At Softbox gallery in Port of Spain, Trinidad.

Saturday, October 14, 2006

This is WAR


More on the Tagging War. thebookmann and Adele have been privy to the many spaces in Port of Spain that feature the work of Mr. Alinton. The graffiti artists, "Louse" who we have named “UGT” (underground Graffiti Tagger) has most recently been freshly painting, seeking out fresh spaces. But sometimes, he has encroached on Alinton’sturf, and that ‘war’ is very, very interesting.

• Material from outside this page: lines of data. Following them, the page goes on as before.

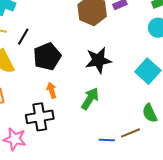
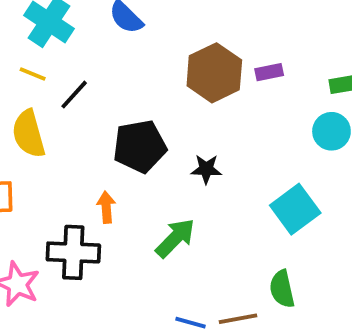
black pentagon: (47, 57) -> (140, 146), moved
black star: (98, 60) -> (206, 169), size x0.6

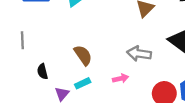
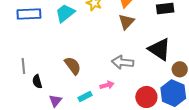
gray line: (22, 40) -> (23, 66), moved
cyan rectangle: (83, 83) -> (85, 97), moved

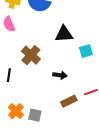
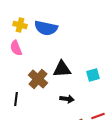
black triangle: (64, 34) -> (62, 69), moved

The UGT had stenciled an image of a baby first on one side of the wall. Ye Mr. Alinton interpreted the baby in black housepaint and dabs a few black marks over the stencil as “Respect.” UGT has found is own space a few blocks further along from a huge mural done by Alinton. This mural consists of boxers, with text saying things like,“Don’t give up.” A grey painting of a boxer in his corner, straining to make it to the next round. “Fight a good fight.” A overly sexualized woman in pink with enormous breasts, a green handgun exploding, all against a very textured stone wall, in full colour. UGT has found is own space a few blocks near Green Corner, Port of Spain and along the wall there is a hand, a spray can, and the
peeing boy, like a notebook of signs that he test strips, to place elsewhere in the future. What we are seeing is a marking of territory in an aggressive way which both graffiti artists are evolving before our very eyes. - Adele

Friday, October 13, 2006

Painter Of The Year - Trinidad and Tobago

Creativity is born in the bowels of Trinidad and not in the galleries...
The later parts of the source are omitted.